**EXTRACTED RECORDS**
----
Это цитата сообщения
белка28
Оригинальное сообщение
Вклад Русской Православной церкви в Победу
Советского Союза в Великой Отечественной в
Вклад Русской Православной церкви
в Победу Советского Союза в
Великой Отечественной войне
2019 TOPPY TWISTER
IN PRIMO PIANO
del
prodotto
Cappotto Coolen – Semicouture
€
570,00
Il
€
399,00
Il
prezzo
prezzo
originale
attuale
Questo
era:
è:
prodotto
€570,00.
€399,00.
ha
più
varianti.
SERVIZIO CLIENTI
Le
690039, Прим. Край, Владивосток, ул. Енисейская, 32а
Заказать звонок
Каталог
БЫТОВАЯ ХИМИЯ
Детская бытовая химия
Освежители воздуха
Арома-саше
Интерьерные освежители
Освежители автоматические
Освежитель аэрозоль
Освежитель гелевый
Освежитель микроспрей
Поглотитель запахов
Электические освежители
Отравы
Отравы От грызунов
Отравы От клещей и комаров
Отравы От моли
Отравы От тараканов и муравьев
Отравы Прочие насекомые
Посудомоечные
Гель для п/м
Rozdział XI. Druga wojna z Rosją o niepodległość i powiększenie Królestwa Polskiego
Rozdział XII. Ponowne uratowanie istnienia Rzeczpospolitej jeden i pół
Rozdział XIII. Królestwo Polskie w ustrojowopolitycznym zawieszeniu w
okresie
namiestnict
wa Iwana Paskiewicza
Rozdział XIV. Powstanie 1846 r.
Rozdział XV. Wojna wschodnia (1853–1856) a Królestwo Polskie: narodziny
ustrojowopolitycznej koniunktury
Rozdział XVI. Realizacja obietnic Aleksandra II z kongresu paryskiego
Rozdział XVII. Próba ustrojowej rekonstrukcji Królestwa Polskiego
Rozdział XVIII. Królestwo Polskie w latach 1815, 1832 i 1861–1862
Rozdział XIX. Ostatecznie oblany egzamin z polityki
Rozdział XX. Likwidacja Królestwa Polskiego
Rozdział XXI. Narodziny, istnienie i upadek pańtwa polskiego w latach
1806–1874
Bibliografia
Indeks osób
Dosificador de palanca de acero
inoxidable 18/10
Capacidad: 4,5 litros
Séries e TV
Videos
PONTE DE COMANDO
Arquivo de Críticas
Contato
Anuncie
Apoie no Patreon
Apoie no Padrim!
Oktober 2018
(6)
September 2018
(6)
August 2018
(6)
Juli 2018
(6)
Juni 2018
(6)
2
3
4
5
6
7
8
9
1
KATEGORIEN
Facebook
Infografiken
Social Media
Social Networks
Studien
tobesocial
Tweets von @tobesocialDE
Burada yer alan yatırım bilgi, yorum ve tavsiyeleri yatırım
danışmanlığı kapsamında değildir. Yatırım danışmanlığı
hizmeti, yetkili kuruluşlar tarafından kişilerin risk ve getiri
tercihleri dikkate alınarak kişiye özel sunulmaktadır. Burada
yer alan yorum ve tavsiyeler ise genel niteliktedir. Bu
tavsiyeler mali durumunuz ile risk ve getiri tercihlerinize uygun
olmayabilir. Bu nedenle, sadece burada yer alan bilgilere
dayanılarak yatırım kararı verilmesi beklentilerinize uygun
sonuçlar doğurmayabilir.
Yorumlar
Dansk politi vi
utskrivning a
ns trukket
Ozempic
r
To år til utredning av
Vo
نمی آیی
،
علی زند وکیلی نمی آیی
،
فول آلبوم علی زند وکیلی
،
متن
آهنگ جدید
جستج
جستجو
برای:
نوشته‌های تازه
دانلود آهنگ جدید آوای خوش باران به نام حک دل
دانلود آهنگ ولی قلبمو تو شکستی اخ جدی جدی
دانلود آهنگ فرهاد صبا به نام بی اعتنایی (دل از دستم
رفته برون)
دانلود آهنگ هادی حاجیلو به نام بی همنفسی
----
**WHAT TO WORK ON**
From the entries above, return each line with the word "церкви" in it.

**SOLUTION**
Вклад Русской Православной церкви в Победу
Вклад Русской Православной церкви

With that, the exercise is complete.